I thought that word was an adjective, not a noun, but in any case Smokey Joe’s use of a four syllable word is an attempt to pretend that he’s somebody other than who he actually is- a craven, groveling house boy for the monsters who are devastating our atmosphere.
Perhaps Joe Baton will appreciate some different synonym for ‘big’.
(I’m leaning on ‘elephantine’, ‘elephantine oil companies’ captures a certain nuiance.)
13 senses of big
Sense 1:
large (vs. small), big (vs. little)
ample, sizable, sizeable
astronomic, astronomical, galactic
bear-sized
bigger, larger
biggish, largish
blown-up, enlarged
bouffant, puffy
broad, spacious, wide
bulky
capacious
colossal, prodigious, stupendous
deep
double
enormous, tremendous
cosmic
elephantine, gargantuan, giant, jumbo
epic, heroic, larger-than-life
extensive, extended
gigantic, mammoth
great
grand
huge, immense, vast, Brobdingnagian
hulking, hulky
humongous, banging, thumping, whopping, walloping
king-size, king-sized
large-mouthed
large-scale
large-scale
life-size, lifesize, life-sized, full-size
macroscopic, macroscopical
macro
man-sized
massive, monolithic, monumental
massive
medium-large
monstrous
mountainous
outsize, outsized, oversize, oversized
overlarge, too large
plumping
queen-size, queen-sized
rangy
super
titanic
volumed
voluminous
whacking
wide-ranging
http://www.synonym.com/synonyms/big/
Tim #2, ‘Big Corporate prostitute’ sounds tautologous to me.

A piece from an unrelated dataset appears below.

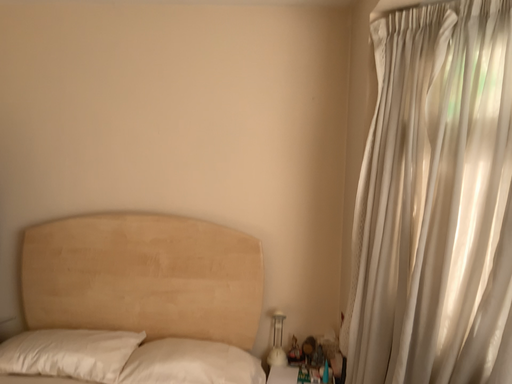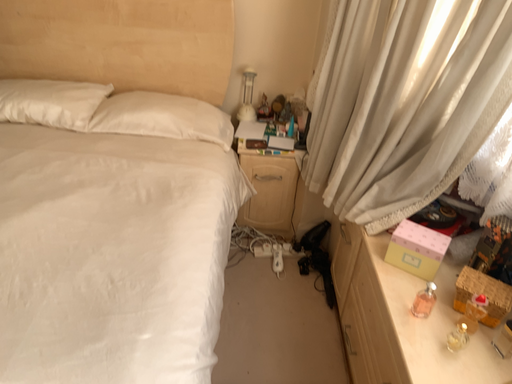 Question: How did the camera likely rotate when shooting the video?

Choices:
 (A) rotated upward
 (B) rotated downward

Answer: (B)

It’s funny how much the Right despise ‘Government’ when, surely, government is the end product of ‘democracy’ the people’s will, that the Right pretend to so adore. The ‘democracy’ that the Western Right have been attempting to impose on the rest of humanity for decades. But, it turns out, that the real form of government that the Right long preferred( despite lying propaganda otherwise) in the non-Western world, the oppressive, authoritarian crony capitalist kleptomania of the likes of Suharto, Marcos, Mubarak, Pinochet, Mobutu, Savimbi et al, is now returning home, to the West. Of course, the Republicans seem, to me at least, so groveling, so obsequious, so cloying in their sycophancy to the money power, that ‘crony’ appears somehow inadequate to describe them adequately.
Actually, I think that ‘crony’ ought to be supplanted by ‘suppository’. There you go-’suppository capitalism’, a neat fit, if I say so myself.